> **WORK TO COMPLETE**
Copy exactly the stretch of data below from the line with "Zahlungsarten" through the line with "VERWENDET COOKIES.", including both of those lines.

> **EXERCISE MATERIAL**
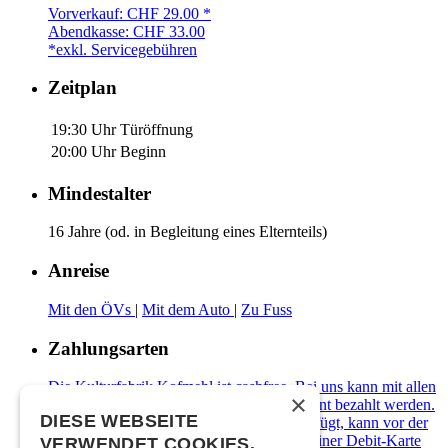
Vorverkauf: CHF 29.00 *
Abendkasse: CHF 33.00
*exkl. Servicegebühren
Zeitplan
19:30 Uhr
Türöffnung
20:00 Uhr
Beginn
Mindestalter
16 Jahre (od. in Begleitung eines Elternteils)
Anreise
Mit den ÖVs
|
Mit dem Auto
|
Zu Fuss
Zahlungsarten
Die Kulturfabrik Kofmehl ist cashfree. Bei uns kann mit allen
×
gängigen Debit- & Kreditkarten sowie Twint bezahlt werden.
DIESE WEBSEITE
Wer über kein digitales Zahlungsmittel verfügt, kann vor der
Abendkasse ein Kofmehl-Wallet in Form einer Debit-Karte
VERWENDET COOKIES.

---

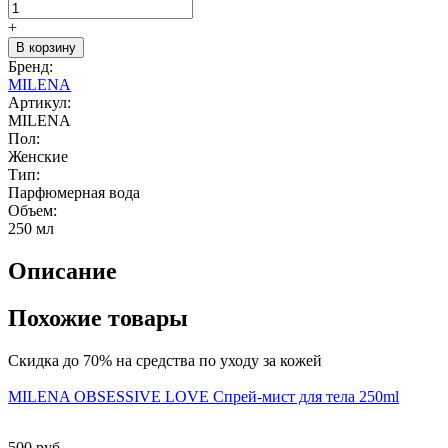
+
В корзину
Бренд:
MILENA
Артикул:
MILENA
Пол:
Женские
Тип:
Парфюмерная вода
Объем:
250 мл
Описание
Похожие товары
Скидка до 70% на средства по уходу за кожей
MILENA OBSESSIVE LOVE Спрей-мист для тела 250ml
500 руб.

> **SOLUTION TO THIS EXERCISE**
Zahlungsarten
Die Kulturfabrik Kofmehl ist cashfree. Bei uns kann mit allen
×
gängigen Debit- & Kreditkarten sowie Twint bezahlt werden.
DIESE WEBSEITE
Wer über kein digitales Zahlungsmittel verfügt, kann vor der
Abendkasse ein Kofmehl-Wallet in Form einer Debit-Karte
VERWENDET COOKIES.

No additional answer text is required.